Hi Everyone, I've been lurking around here for a while and finally got the courage to post to the blog about my problem and hoping to get some kid of self-insight into what I'm going through just by writing this out.
I met my girlfriend a little over 8 months ago and we've been together since then. She's amazing, loving, funny, sexy, simple awesome and wholesome. I've never expected I'd meet someone that can make me happy as much as she does. She's also beautiful as you can tell by these photos.
With that said, I have to say that before her I've been only with two other girls. So I'm not exactly the ladies man or anything. I just consider myself your average nice guy that mostly has fallen into the friend zone for few times except those two past relationships and then came my wonderful gf! I'm 31 and my current gf is 27 by the way...
At the beginning of our relationship we were not committed, and by that I mean mostly she was not. I was pretty much hooked since our first date! She told me that she had a very bad breakup with her ex and that she wants to take things slow as her heart wasn't totally over it yet.
So she would go on dates sometimes, she'd tell me when she's out and of course it bothered me but at that time we were not serious so I tried to put it off my mind. I asked her not to tell me any details about her dates, just let me know when she's not available.
After a couple of months or so we got more serious, we really liked each other so much, spent more and more time together, and then she decided to be honest with me and told me that she feels bad for seeing other people but she's been with her ex for few years and that he introduced her to the swinging lifestyle and they've been doing this for over 2 years before they broke up. She said that it was mostly sexual for her as she's highly sexual and has always been adventurous and swinging allowed her to satisfy her sexual fantasies.
She mentioned that she had always been "weird" and that got her into a lot of situations where she was used by many of her ex's but as she grew up she managed to separate emotions from sexual desires but the older she got the kinkier she got and her last ex made her indulge into extreme sexual experiences like swinging, sex parties, even gangbangs! And she got addicted to the sex.

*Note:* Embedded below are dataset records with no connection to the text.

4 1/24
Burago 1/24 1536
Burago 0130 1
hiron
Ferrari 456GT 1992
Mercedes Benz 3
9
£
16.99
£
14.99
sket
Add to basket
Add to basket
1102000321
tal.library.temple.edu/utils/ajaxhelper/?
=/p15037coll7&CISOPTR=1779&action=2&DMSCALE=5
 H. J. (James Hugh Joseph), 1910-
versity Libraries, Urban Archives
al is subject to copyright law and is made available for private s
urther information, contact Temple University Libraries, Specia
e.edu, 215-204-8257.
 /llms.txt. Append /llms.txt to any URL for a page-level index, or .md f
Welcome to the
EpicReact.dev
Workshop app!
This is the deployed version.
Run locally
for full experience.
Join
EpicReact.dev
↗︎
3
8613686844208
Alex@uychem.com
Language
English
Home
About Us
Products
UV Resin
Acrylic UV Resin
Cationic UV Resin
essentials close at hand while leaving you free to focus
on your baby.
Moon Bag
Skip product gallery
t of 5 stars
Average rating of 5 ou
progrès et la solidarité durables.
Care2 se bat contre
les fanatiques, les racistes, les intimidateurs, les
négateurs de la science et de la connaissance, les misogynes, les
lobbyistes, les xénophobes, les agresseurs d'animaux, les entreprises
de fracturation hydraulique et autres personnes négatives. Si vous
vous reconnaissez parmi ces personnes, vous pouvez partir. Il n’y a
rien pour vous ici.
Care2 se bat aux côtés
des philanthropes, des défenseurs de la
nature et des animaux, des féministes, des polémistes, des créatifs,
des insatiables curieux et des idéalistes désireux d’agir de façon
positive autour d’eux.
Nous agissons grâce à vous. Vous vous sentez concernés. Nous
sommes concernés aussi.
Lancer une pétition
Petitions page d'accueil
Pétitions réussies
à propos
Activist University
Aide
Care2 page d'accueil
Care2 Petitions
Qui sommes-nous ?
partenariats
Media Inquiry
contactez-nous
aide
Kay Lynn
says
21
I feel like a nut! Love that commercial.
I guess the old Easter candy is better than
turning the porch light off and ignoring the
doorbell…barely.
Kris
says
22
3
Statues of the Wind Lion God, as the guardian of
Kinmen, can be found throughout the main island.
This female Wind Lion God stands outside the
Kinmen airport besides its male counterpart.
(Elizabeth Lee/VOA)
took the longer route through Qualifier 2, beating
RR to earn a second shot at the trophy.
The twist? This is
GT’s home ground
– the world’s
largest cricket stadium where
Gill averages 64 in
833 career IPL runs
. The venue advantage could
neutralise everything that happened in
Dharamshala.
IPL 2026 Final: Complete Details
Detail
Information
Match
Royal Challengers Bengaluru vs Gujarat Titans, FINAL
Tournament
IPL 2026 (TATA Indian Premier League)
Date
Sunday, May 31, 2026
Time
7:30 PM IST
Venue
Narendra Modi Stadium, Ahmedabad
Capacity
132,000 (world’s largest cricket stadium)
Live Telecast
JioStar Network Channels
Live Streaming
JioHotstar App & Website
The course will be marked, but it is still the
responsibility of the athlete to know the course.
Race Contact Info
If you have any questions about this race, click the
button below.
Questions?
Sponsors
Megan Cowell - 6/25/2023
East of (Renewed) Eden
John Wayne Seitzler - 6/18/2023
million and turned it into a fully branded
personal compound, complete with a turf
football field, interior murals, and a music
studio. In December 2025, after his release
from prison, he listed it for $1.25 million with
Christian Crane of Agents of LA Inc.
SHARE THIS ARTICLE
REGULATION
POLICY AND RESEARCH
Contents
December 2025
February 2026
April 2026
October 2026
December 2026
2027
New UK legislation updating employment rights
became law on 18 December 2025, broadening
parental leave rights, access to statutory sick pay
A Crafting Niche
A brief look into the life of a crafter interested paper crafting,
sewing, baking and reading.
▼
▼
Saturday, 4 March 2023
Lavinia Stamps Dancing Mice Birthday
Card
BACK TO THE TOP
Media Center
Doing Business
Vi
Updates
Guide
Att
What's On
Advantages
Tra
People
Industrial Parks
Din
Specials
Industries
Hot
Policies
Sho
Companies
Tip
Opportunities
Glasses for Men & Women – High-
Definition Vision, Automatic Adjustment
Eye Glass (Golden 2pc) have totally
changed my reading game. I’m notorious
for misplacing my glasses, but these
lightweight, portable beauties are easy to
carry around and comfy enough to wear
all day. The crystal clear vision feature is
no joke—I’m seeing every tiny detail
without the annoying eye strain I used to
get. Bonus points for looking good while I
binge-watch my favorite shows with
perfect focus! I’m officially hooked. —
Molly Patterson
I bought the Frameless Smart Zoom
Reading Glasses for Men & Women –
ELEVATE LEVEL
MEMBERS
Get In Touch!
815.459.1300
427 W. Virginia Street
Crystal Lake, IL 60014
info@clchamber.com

After they broke up, she just used adult dating sites to find hookups to get over him, she doesn't even remember all the guys she slept with but when she met me we instantly clicked and she allowed herself to fall in love again. But now she doesn't feel like I would be ok with her lifestyle so she told me that she's really cutting down on her sexual encounters but she's still not over this addiction yet and it's up to me if I'm not ok with that, but it'll break her heart but she'd understand my decision.....
I don't know what happened, but when she was telling me this I felt this deep pain in my stomach, I didn't know what to say or what to do, I like her, heck I even love her, I know she's emotionally faithful to me. But I know sooner or later she'd fuck some stranger or an ex hookup and I cannot tell her no...It was painful but for some reason we ended up fucking like there was no tomorrow. Between tears and moans we fucked this awkwardness off...
Later into he morning I told her I love her very much and yes it bothers me but if it's something she needs time to work on I'll be ok with that as long as she let's me know when she's seeing someone and that she'll always stay safe... I asked her not to tell me any details and to clean up if she's seeing me the same day.
We stayed like this for a couple of months before moving in together 3 months ago. Things have been going great so far, she's definitely not doing this as often as she used to now. But still happens from time to time.
Now the strange thing is I often find myself getting aroused terribly knowing she's going to fuck someone, sometimes I masturbate on it when she's away then I feel shitty afterwards, but as soon as she comes home we fuck like animals!
I am also ashamed to say that few times I found myself masturbating and licking her used underwear after she threw it in the laundry after a hot date... A couple of times they still had wet cum in them and it turned me on like I never felt before! It was insane!
I became more curious about her sex life, I do wanna ask her, I even fantasize about her getting fucked by others sometimes and I feel bad about it.
I love her so much and definitely don't wanna lose her. I know she loves me too, and I am afraid to ask her about it or tell her I wanna see it and I want her to do it more...It looks like it could end up bad for our relationship like what happened with her ex....
So Yeah! I have no clue how to deal with this. If you ever met her you'd she that she looks so innocent that you'd never think she's that sexual and I really wanna build a life with her because other than her sexual adventures, she's an amazing partner and I never connected with someone like I did with her.
Sorry for the long post but I just wanted to give you a full picture of the situation and thanks for reading, this does make me feel better.